Population (31 December 2024)
- • Total: 88,509
- • Density: 56/km^{2} (150/sq mi)
- Time zone: UTC+01:00 (CET)
- • Summer (DST): UTC+02:00 (CEST)
- Vehicle registration: JL, BRG, GNT
- Website: www.lkjl.de

= Jerichower Land =

Jerichower Land (/de/, lit. 'Jerichow Land') is a district (Kreis) in the north-east of Saxony-Anhalt, Germany. Its neighbouring administrative units are (clockwise from the south): the districts of Anhalt-Bitterfeld, Salzlandkreis, the city of Magdeburg, the districts of Börde, Stendal, Havelland and Potsdam-Mittelmark in Brandenburg.

== History ==
In 1816, the area of the district became part of the Prussian province of Saxony, and was split administratively into three districts, Jerichow I, Jerichow II and Ziesar. The district of Ziesar was added into Jerichow I in 1826.

After World War II, the districts were rearranged. Some areas of the two districts were added to the neighbouring districts of Havelberg, Rathenow, Brandenburg, Loburg and Zerbst. The two districts were also renamed after their administrative seats, thus Jerichow I became District Burg, and Jerichow II became District Genthin. In 1952, the district of Burg was split into two parts. However, in 1957, the district of Loburg was recombined with the district of Burg.

In 1994, the two districts of Burg and Genthin were merged, and re-adopted the historical name of Jerichow. In 2007, 6 municipalities from the former district of Anhalt-Zerbst (Hobeck, Lohburg, Lübs, Prödel, Rosian and Schweinitz) were added to Jerichower Land District.

The name of the district derives from the city of Jerichow, the name of which is related to that of an early Slavic tribal grouping. It is not related to the name for the city of Jericho in the Middle East.

==Geography==
The area of the district is 1578.2 km2. Main water bodies in the district are the rivers Elbe, Ehle, Ihle and Nuthe as well as the Elbe-Havel canal.

==Coat of arms==
The vertical bars in the left half of the coat of arms symbolize the Elbe-Havel canal, while the crane in the right symbolizes the nature in the district. Cranes are common birds in the district.

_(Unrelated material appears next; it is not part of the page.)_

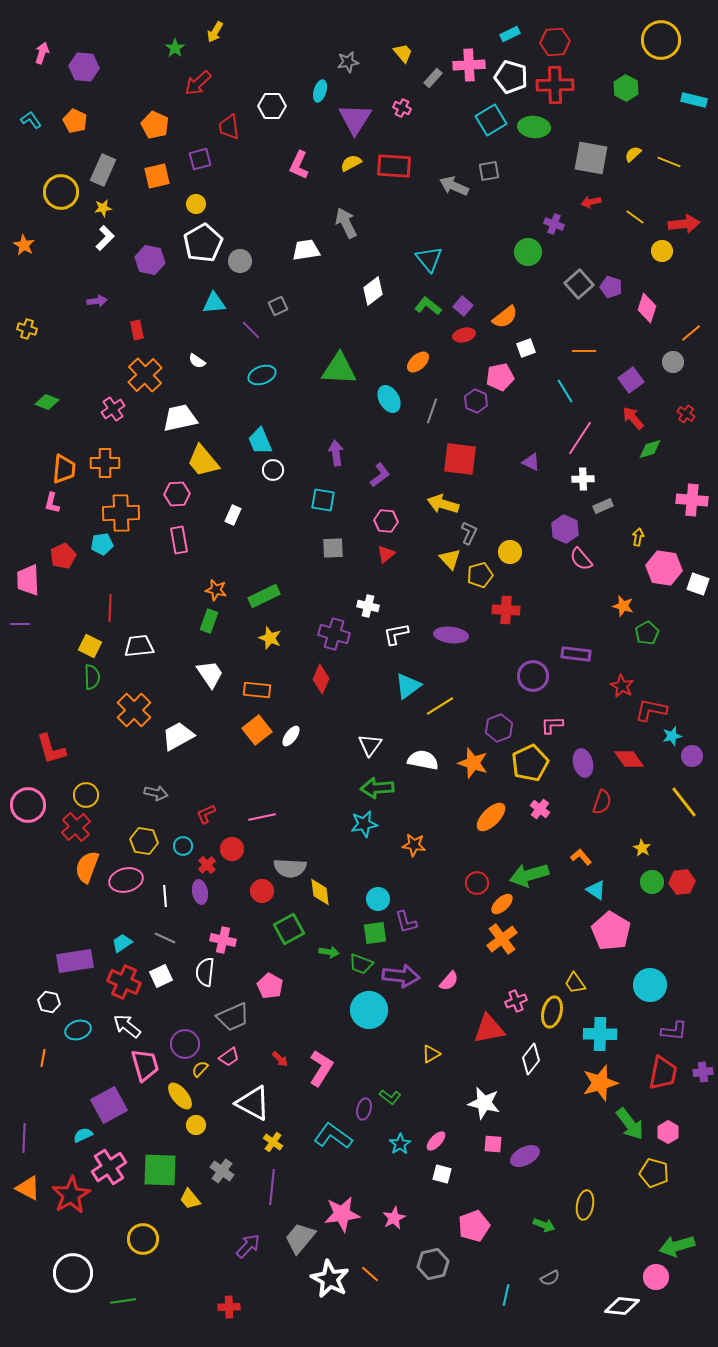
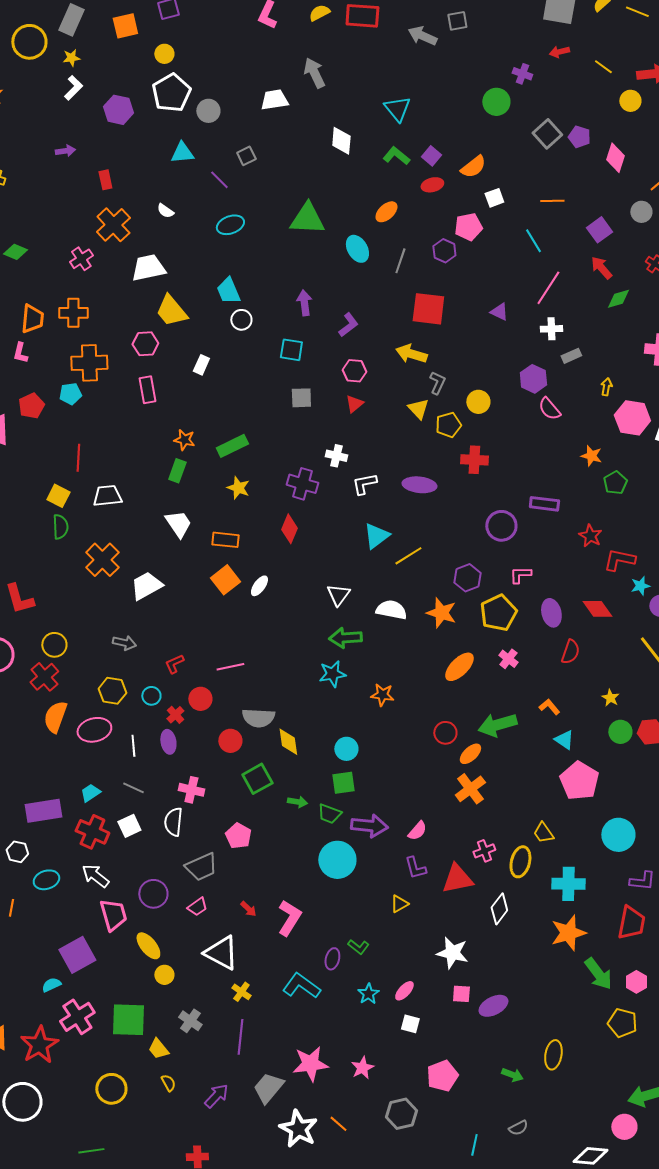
white diamond: (373, 291) -> (341, 141), turned -48
purple L-shape: (406, 922) -> (415, 868), moved
yellow semicircle: (200, 1069) -> (168, 1083), moved, turned 108
white circle: (73, 1273) -> (22, 1102), moved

==Towns and municipalities==

The district Jerichower Land consists of the following subdivisions:
| Free towns | Free municipalities |
| #Burg bei Magdeburg #Genthin #Gommern #Jerichow #Möckern | #Biederitz #Elbe-Parey #Möser |

==Economy==
The LFD Holding has its headquarters and several production plants in the district.